◆ Description of the task: Copy all records exactly; omit pictures.

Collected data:
▼
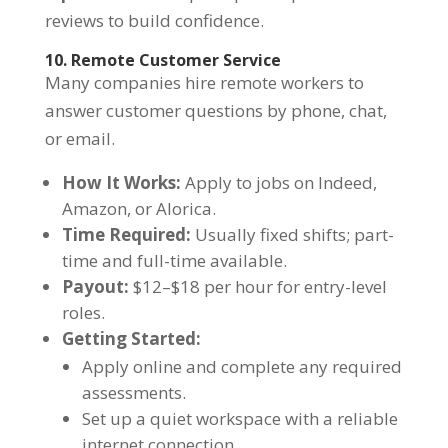
reviews to build confidence.
10. Remote Customer Service
Many companies hire remote workers to
answer customer questions by phone, chat,
or email.
How It Works:
Apply to jobs on Indeed,
Amazon, or Alorica.
Time Required:
Usually fixed shifts; part-
time and full-time available.
Payout:
$12–$18 per hour for entry-level
roles.
Getting Started:
Apply online and complete any required
assessments.
Set up a quiet workspace with a reliable
internet connection.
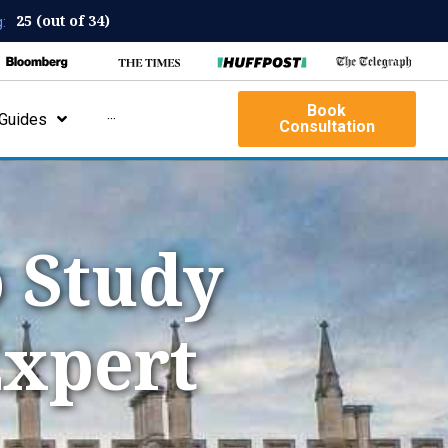
25 (out of 34)
:
Book
Guides
···
Consultation
 Study
Expert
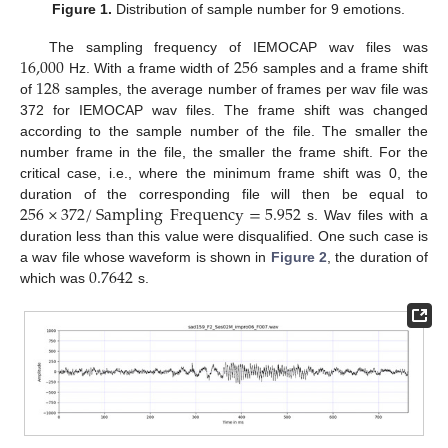
Figure 1.
Distribution of sample number for 9 emotions.
16,000
256
The sampling frequency of IEMOCAP wav files was
128
Hz. With a frame width of
samples and a frame shift
of
samples, the average number of frames per wav file was
372 for IEMOCAP wav files. The frame shift was changed
according to the sample number of the file. The smaller the
number frame in the file, the smaller the frame shift. For the
critical case, i.e., where the minimum frame shift was 0, the
256
×
372
/
Sampling
Frequency
=
5.952
duration of the corresponding file will then be equal to
s. Wav files with a
duration less than this value were disqualified. One such case is
0.7642
a wav file whose waveform is shown in
Figure 2
, the duration of
which was
s.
▲
◆ Output of the task:
reviews to build confidence.
10. Remote Customer Service
Many companies hire remote workers to
answer customer questions by phone, chat,
or email.
How It Works:
Apply to jobs on Indeed,
Amazon, or Alorica.
Time Required:
Usually fixed shifts; part-
time and full-time available.
Payout:
$12–$18 per hour for entry-level
roles.
Getting Started:
Apply online and complete any required
assessments.
Set up a quiet workspace with a reliable
internet connection.
25 (out of 34)
:
Book
Guides
···
Consultation
 Study
Expert
Figure 1.
Distribution of sample number for 9 emotions.
16,000
256
The sampling frequency of IEMOCAP wav files was
128
Hz. With a frame width of
samples and a frame shift
of
samples, the average number of frames per wav file was
372 for IEMOCAP wav files. The frame shift was changed
according to the sample number of the file. The smaller the
number frame in the file, the smaller the frame shift. For the
critical case, i.e., where the minimum frame shift was 0, the
256
×
372
/
Sampling
Frequency
=
5.952
duration of the corresponding file will then be equal to
s. Wav files with a
duration less than this value were disqualified. One such case is
0.7642
a wav file whose waveform is shown in
Figure 2
, the duration of
which was
s.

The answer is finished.